Another popular freshwater fish is the cichlid. Cichlids traditionally hail from the African great lakes and come in a huge variety of patterns and colors. The most widely known breed of cichlid is the oscar, which originates from South America rather than Africa and, because of this, doesn’t mix well with the colorful African cichlids.

One of the only animals on the planet with a natural shade of blaze orange on its body, oscars are gregarious and intelligent, as far as fish go, happy to socialize with the human that feeds them. Given enough space, the oscar cichlid can also grow to an immense size, which is made doubly impressive by its stark orange and black body color contrast.

Having raised oscars before, I can tell you they are great fun to watch when feeding time comes around and they’re relatively easy to raise.

If the appearance of these fish is a little too bland for you, why not give the dragon goby a try? Dragon goby fish, also known as the violet goby, are snake-like fish with a prehistoric appearance. 

Native to the brackish water bays of both North and South America, they prefer a little salt in their water. Despite having sharp teeth and looking like a creature from your childhood nightmares, their primary method of feeding is filtering through the substrate for scraps of expired food.

Dragon gobies are generally shy fish, which only makes their frightening appearance that much more special when they finally emerge from their hiding place.

Ever wanted to raise your own shark? There are a shocking number of freshwater sharks for every skill level of aquarist. My late grandfather’s favorite fish, the red tailed shark, is a small, stealthy fish with a brilliant red tail that is surprisingly hardy. Another, larger alternative is the bala shark, a silver freshwater shark that can grow to be more than a foot long and will school with other bala sharks in the tank. These guys are fun to watch while you hum the Jaws theme, sprinkling their preferred fish flakes into the tank to trigger a feeding frenzy.

Speaking of feeding frenzies, ever wanted to raise piranha? While raising piranha is illegal in most states, you can easily raise the freshwater pacu, a direct cousin of the feared piranha. An adult pacu can reach up to 30 pounds in captivity — as much as three fully grown cats. Unfortunately, irresponsible aquarists have released their huge fish into the wild and created a cascading ecological disaster throughout North America. The pacu is extremely hardy and highly invasive, capable of destroying an aquatic ecosystem in years, requiring millions of dollars of your taxes to eradicate — all because someone didn’t want to be a responsible pet owner.

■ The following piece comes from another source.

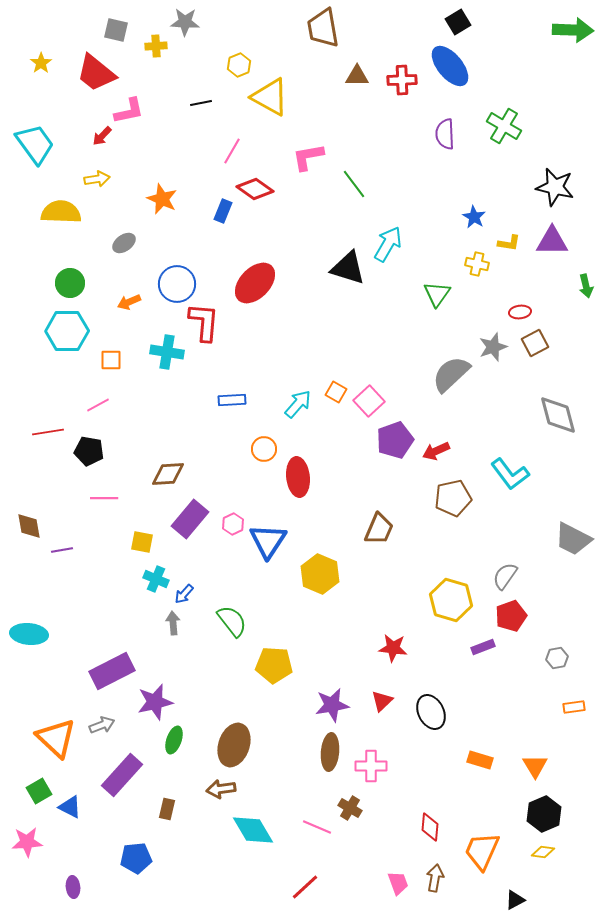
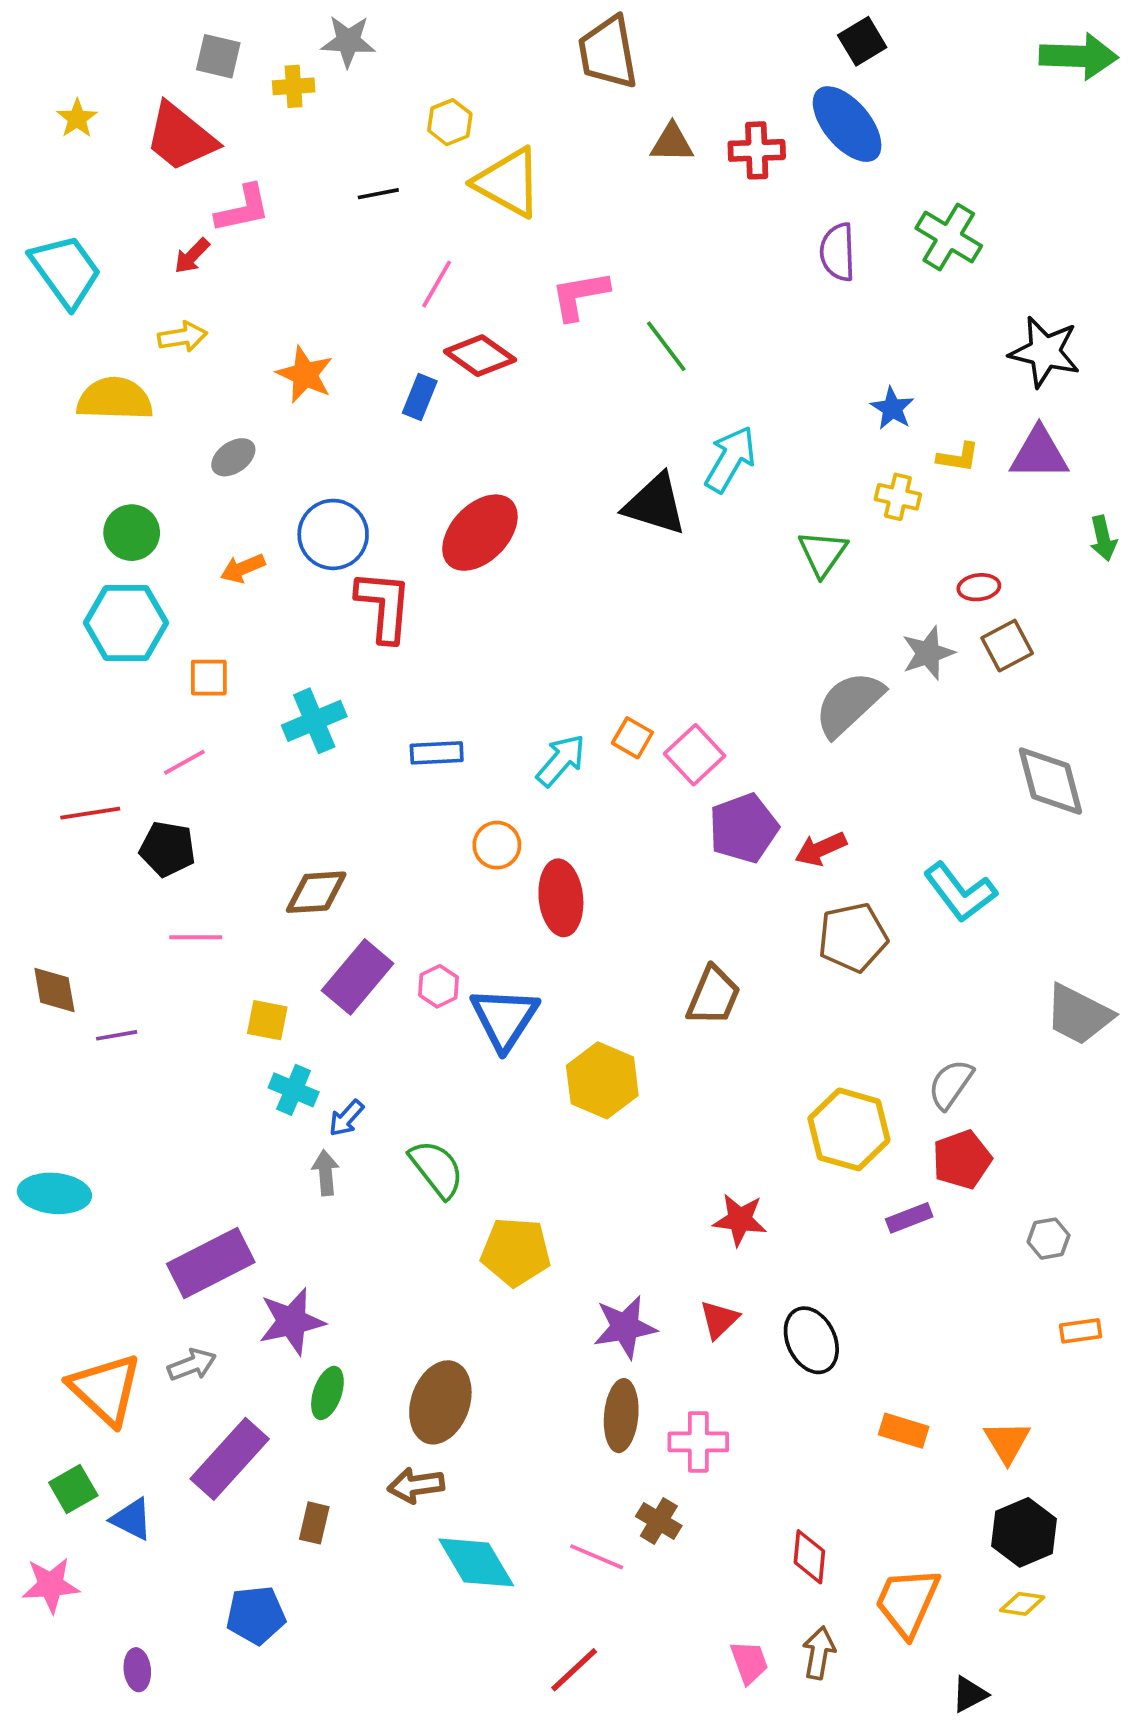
cyan cross: (167, 352) -> (314, 721), moved, turned -32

While all of these fish are really cool, it’s paramount to be a responsible pet owner, whether your pet has fur, feathers or scales. If you aren’t ready for all of the challenges involved with owning a pet, you shouldn’t own that pet. It’s always important to do your research before shelling out cash for a fancy new pet and never release it into the wild if you get bored or overwhelmed. It’s cruel and inhumane to the pet and the ecosystem you’re dropping it into. Don’t be that person.

Stay responsible, and stay curious, 7B.